Les ANI R3 sont faiblement résistantes aux anilinopyrimidines, au fenhexamid, au boscalid et aux DMI (triazoles...) en Champagne. Mais elles sont rares. De plus, il n'y a toujours pas de souches qui résistent uniquement au fluazinam (Sekoya) ou au fludioxonil (Géoxe).
La nouveauté de 2005, c'est l'apparition d'une résistance spécifique au fenhexamid (Teldor, Lazulie). Les souches sont peu fréquentes. Mais ' cette résistance est plus importante en Val de Loire qu'ailleurs ', s'étonne Isabelle Renaudin, expert national botrytis de la PV.

Pour l'instant, aucune baisse d'efficacité des produits n'est détectée au champ. Mais ces antibotrytis ne sont presque plus utilisés. Ces résultats méritent d'être confirmés en 2006, car l'année 2005 a été défavorable au botrytis, sauf en Champagne.
Dans cette région, un autre phénomène préoccupe les techniciens.

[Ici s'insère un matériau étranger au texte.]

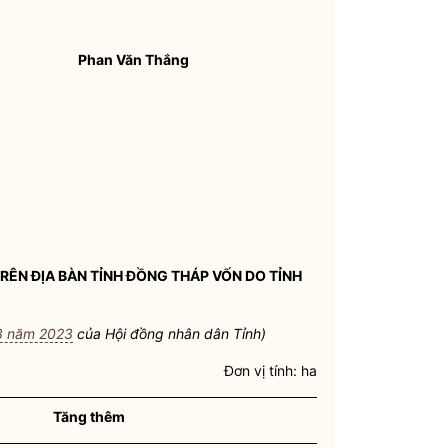
Phan Văn Thắng
TRÊN
ĐỊA BÀN
TỈNH ĐỒNG THÁP VỐN DO TỈNH
3 năm 2023
của Hội đồng
nhân dân
Tỉnh)
Đơn vị tính: ha
Tăng thêm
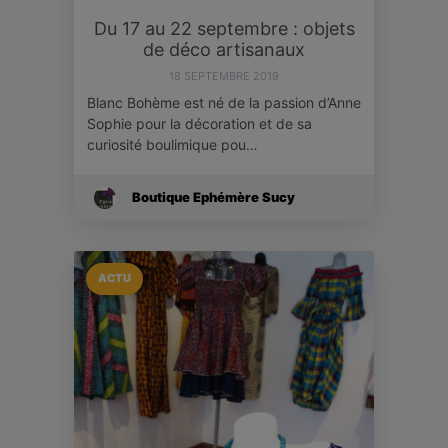
Du 17 au 22 septembre : objets
de déco artisanaux
18 SEPTEMBRE 2019
Blanc Bohème est né de la passion d’Anne
Sophie pour la décoration et de sa
curiosité boulimique pou…
Boutique Ephémère Sucy
ACTU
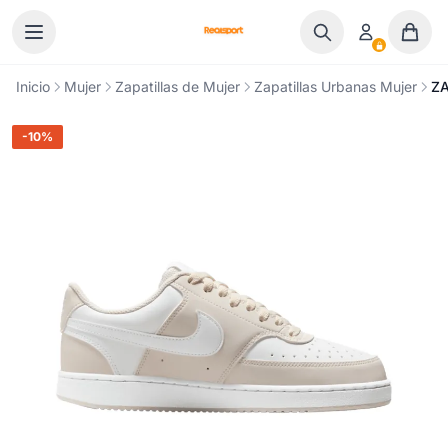
Ir al contenido
Inicio
Mujer
Zapatillas de Mujer
Zapatillas Urbanas Mujer
ZA
-10%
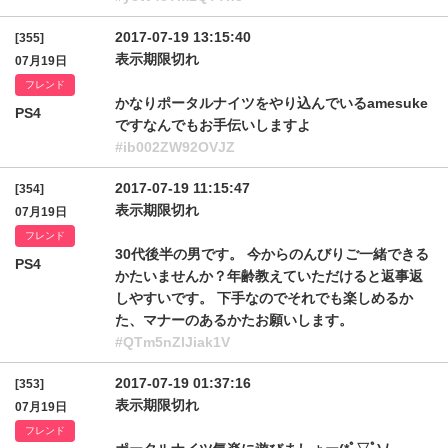
2017-07-19 13:15:40
[355]
表示期限切れ
07月19日
フレンド
かなりポータルナイツをやり込んでいるamesuke
PS4
ですなんでもお手伝いしますよ
#ib002ZW92OVJZ
2017-07-19 11:15:47
[354]
表示期限切れ
07月19日
フレンド
30代後半の男です。 今からのんびりご一緒できる
PS4
かたいませんか？年齢教えていただけると返事返
しやすいです。 下手なのでそれでも楽しめるか
た、マナーのあるかたお願いします。
#QTm5nZlJiak1V
2017-07-19 01:37:16
[353]
表示期限切れ
07月19日
フレンド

La fréquence des souches MDR, multirésistantes, augmente plus vite qu'ailleurs. Leur découverte date de 1994, d'après les travaux de l'Inra de Versailles. ' Elles utilisent un mécanisme de résistance assez généraliste, dit Marie-Laure Panon. Elles surproduisent un transporteur membranaire responsable de l'excrétion des molécules toxiques hors de la cellule. Il en résulte une diminution de la concentration en matières actives au sein de leurs cellules. '
A l'issue de la campagne 2005, les MDR sont présentes sur 90 % des parcelles surveillées par le CIVC. Au sein des parcelles, elles représentent 45 % des souches de botrytis. L'an dernier, en Champagne, l'efficacité des programmes a été de 55 % seulement, contre 70 % les années précédentes. Selon le groupe de travail qui suit l'évolution des résistances, les MDR ne sont pas forcément en cause dans cette baisse. ' En 2002 et 2004, le vignoble n'avait connu que des attaques tardives. En 2005, il a subi des attaques précoces, réactivées en fin de saison. La perte d'efficacité des programmes de lutte s'explique peut-être par le profil épidémiologique particulier de l'an dernier ', suppose Marie-Laure Panon.

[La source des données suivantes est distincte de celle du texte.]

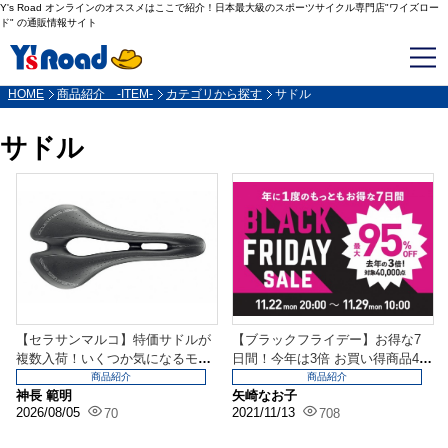
Y's Road オンラインのオススメはここで紹介！日本最大級のスポーツサイクル専門店"ワイズロー
ド" の通販情報サイト
HOME
商品紹介 -ITEM-
カテゴリから探す
サドル
サドル
【セラサンマルコ】特価サドルが
【ブラックフライデー】お得な7
複数入荷！いくつか気になるモデ
日間！今年は3倍 お買い得商品40,
ルをご紹介。
000点以上！
商品紹介
商品紹介
神長 範明
矢崎なお子
2026/08/05
2021/11/13
70
708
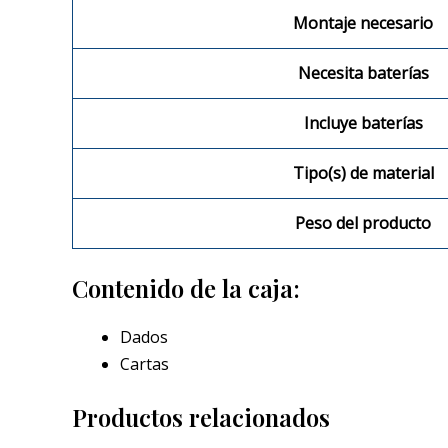
Montaje necesario
Necesita baterías
Incluye baterías
Tipo(s) de material
Peso del producto
Contenido de la caja:
Dados
Cartas
Productos relacionados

Laure de Bastard, chez Syngenta, suit des parcelles en Champagne. Elle incrimine également les traitements. Elle estime qu'ils n'ont pas toujours été positionnés préventivement par rapport aux attaques de botrytis.
A l'Inra de Versailles, Pierre Leroux se veut tout aussi rassurant : ' L'efficacité des programmes n'est pas menacée par les MDR. Elle est probablement plus faible, mais la situation n'est pas dramatique. '

Il n'en demeure pas moins que plus les parcelles sont traitées, plus elles abritent des souches MDR. Et Marie-Laure Panon évoque l'hypothèse d'un niveau de résistance au-dessus duquel l'efficacité des programmes s'effondrerait. ' L'alternance des familles chimiques est inutile dans le cas des MDR . A partir de cette campagne, nous ne conseillons plus zéro ou trois traitements, mais zéro à trois traitements, en tenant compte de la sensibilité de la parcelle, en insistant sur la prophylaxie et l'enherbement. '
Pourquoi tant de résistance aux antibotrytis ? Pour Pierre Leroux, ' le botrytis ne développe pas plus aisément de résistances que les autres maladies : en sporulant, il engendre une variabilité génétique importante qui se traduit par l'apparition, puis la sélection de phénotypes résistants '. La résistance intervient d'autant plus facilement que la plupart des antibotrytis ont une action monosite.
' Pour limiter le niveau des résistances spécifiques, il faut respecter la restriction d'utilisation des familles chimiques à un traitement par an, en jouant l'alternance des modes d'action d'une année sur l'autre ', prévient Pierre Leroux. La carte du raisonnement est plus que jamais d'actualité.